Среди множества присутствующих я узнаю Шона: он приходит чуть позже основной массы, отстраненно смотрит на тело сестры, и ни одна мускула не дрогнет на его лице. Он поднимает глаза и дарит мне убийственный взгляд, предупреждение о предстоящей мести. Но нас больше ничего не объединяет, вероятно, мы больше и не увидимся. Ведь теперь мы друг другу никто.

«А мне кажется, что когда-нибудь вы подружитесь,» – так ты любила говорить, Ева. И это единственное, в чем ты ошиблась.

Пожалуйста! Пусть это окажется сном, жутким и очень реалистичным. Пусть я проснусь от твоего звонкого голоса: ведь вчера я осталась у тебя ночевать, мы долго-долго разговаривали и уснули в два часа ночи, а утром ты, как обычно, встала первая, и теперь пытаешься разбудить меня, чтобы мы не опоздали на алгебру…

«– Ты веришь, что после смерти душа может остаться на земле, чтобы наблюдать за своими близкими и помогать им?» – звучит в голове до боли знакомый детский голос из прошлого…

Верю. И я буду тебе обо всем рассказывать, делиться переживаниями, как и прежде, хоть теперь и не смогу услышать твои ответы. А может смогу… я ведь всегда понимала тебя без слов.

Мне становится легче.

Ты не исчезла из моей жизни. Ты всегда будешь рядом.

В эту секунду я чувствую прикосновение чьей-то ладони к своему плечу, всхлипы и тяжелое дыхание. Хлоя.

– Какие же мы подруги, – шепчет она, – если не видели, что с ней происходит.

Мне тоже не раз приходило это в голову. И от этих мыслей становится еще больнее.

– Не говори глупостей, Ло, – хриплым голосом произношу я.

Девушка резким движением руки убирает с лица светлые локоны и размазывает по щекам слезы вместе с тушью.

– Я не могу понять, я просто не могу понять…

Как и я, Хлоя винит себя, перебирает воспоминания, но никак мне может найти то, что в них ищет.

Мы беремся за руки и крепко сжимаем пальцы.

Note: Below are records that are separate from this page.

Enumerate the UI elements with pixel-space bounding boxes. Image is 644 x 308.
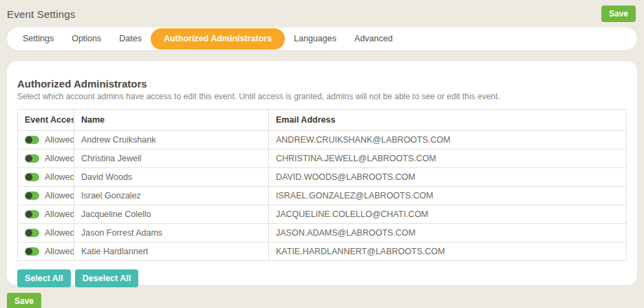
footer-row: Save	[7, 293, 644, 308]
access-label: Allowed	[45, 209, 74, 219]
table-row: Allowed Christina Jewell CHRISTINA.JEWEL…	[18, 150, 627, 168]
admin-name: Jason Forrest Adams	[74, 224, 269, 243]
admin-email: ANDREW.CRUIKSHANK@LABROOTS.COM	[269, 131, 627, 150]
tab-dates[interactable]: Dates	[110, 28, 151, 50]
admin-email: JASON.ADAMS@LABROOTS.COM	[269, 224, 627, 243]
admin-email: JACQUELINE.COLELLO@CHATI.COM	[269, 205, 627, 224]
table-row: Allowed Israel Gonzalez ISRAEL.GONZALEZ@…	[18, 187, 627, 205]
event-access-toggle[interactable]	[25, 173, 39, 181]
admin-name: Israel Gonzalez	[74, 187, 269, 205]
admin-email: DAVID.WOODS@LABROOTS.COM	[269, 168, 627, 187]
event-access-toggle[interactable]	[25, 247, 39, 256]
action-row: Select All Deselect All	[17, 269, 627, 287]
table-header-row: Event Access Name Email Address	[18, 110, 627, 131]
access-label: Allowed	[45, 191, 74, 201]
column-header-email: Email Address	[269, 110, 627, 131]
select-all-button[interactable]: Select All	[17, 269, 71, 287]
admin-email: KATIE.HARDLANNERT@LABROOTS.COM	[269, 243, 627, 261]
table-row: Allowed David Woods DAVID.WOODS@LABROOTS…	[18, 168, 627, 187]
tab-label: Settings	[23, 34, 54, 43]
column-header-event-access: Event Access	[18, 110, 74, 131]
access-label: Allowed	[45, 228, 74, 238]
event-access-toggle[interactable]	[25, 210, 39, 218]
table-row: Allowed Jason Forrest Adams JASON.ADAMS@…	[18, 224, 627, 243]
tab-label: Authorized Administrators	[164, 34, 272, 43]
tab-advanced[interactable]: Advanced	[345, 28, 402, 50]
save-button-bottom[interactable]: Save	[7, 293, 41, 308]
tab-label: Dates	[119, 34, 142, 43]
admin-name: Andrew Cruikshank	[74, 131, 269, 150]
admin-name: Katie Hardlannert	[74, 243, 269, 261]
admin-name: David Woods	[74, 168, 269, 187]
tab-settings[interactable]: Settings	[14, 28, 63, 50]
deselect-all-button[interactable]: Deselect All	[75, 269, 138, 287]
event-access-toggle[interactable]	[25, 154, 39, 163]
top-bar: Event Settings Save	[0, 0, 644, 23]
page-title: Event Settings	[7, 8, 76, 20]
tab-label: Options	[72, 34, 101, 43]
column-header-name: Name	[74, 110, 269, 131]
table-row: Allowed Katie Hardlannert KATIE.HARDLANN…	[18, 243, 627, 261]
admin-name: Jacqueline Colello	[74, 205, 269, 224]
access-label: Allowed	[45, 172, 74, 182]
tab-label: Advanced	[354, 34, 393, 43]
tab-label: Languages	[294, 34, 336, 43]
tab-bar: SettingsOptionsDatesAuthorized Administr…	[7, 28, 637, 50]
table-row: Allowed Andrew Cruikshank ANDREW.CRUIKSH…	[18, 131, 627, 150]
admin-name: Christina Jewell	[74, 150, 269, 168]
event-access-toggle[interactable]	[25, 192, 39, 200]
access-label: Allowed	[45, 154, 74, 163]
access-label: Allowed	[45, 247, 74, 256]
tab-options[interactable]: Options	[63, 28, 110, 50]
save-button-top[interactable]: Save	[601, 6, 636, 22]
tab-languages[interactable]: Languages	[285, 28, 345, 50]
event-access-toggle[interactable]	[25, 136, 39, 144]
administrators-table: Event Access Name Email Address Allowed …	[17, 109, 627, 261]
table-body: Allowed Andrew Cruikshank ANDREW.CRUIKSH…	[18, 131, 627, 261]
admin-email: CHRISTINA.JEWELL@LABROOTS.COM	[269, 150, 627, 168]
section-title: Authorized Administrators	[17, 78, 627, 90]
table-row: Allowed Jacqueline Colello JACQUELINE.CO…	[18, 205, 627, 224]
tab-authorized-administrators[interactable]: Authorized Administrators	[151, 28, 285, 50]
event-access-toggle[interactable]	[25, 229, 39, 237]
settings-card: Authorized Administrators Select which a…	[7, 61, 637, 285]
admin-email: ISRAEL.GONZALEZ@LABROOTS.COM	[269, 187, 627, 205]
access-label: Allowed	[45, 135, 74, 145]
section-description: Select which account admins have access …	[17, 92, 627, 101]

Хлоя всегда была с нами, своей, хотя мы с Евой знали ее намного меньше, чем друг друга. Она перешла в нашу школу в шестом классе. Тихая девочка с двумя бантиками на волосах – так мы ее охарактеризовали в начале. Она хорошо училась, была аккуратной и слишком спокойной, но, порой, очень странной. Одноклассники начали подшучивать над ней, а, увидев, что новенькая не может ответить, и вовсе издеваться. Почему они так делали? Да кто же поймет этот странный возраст… Еву это возмутило: она всегда была очень добрым и сострадательным ребенком. Мы стали общаться с Хлоей, давать отпор ее обидчикам, и вскоре девочку больше никто не осмеливался дразнить. Она оказалась милой и приятной в общении, а скрытой причиной ее странного поведения оказался развод родителей, который она очень тяжело переносила. За несколько месяцев мы стали подругами: могли делиться любыми секретами, оставаться на ночевки друг у друга, разговаривать до ночи и читать модные журналы. Хлоя стала намного раскованнее и общительнее, ей становилось легче. В восьмом классе мы вошли в школьную сборную чирлидинга, и авторитет, существующий до этого, значительно возрос.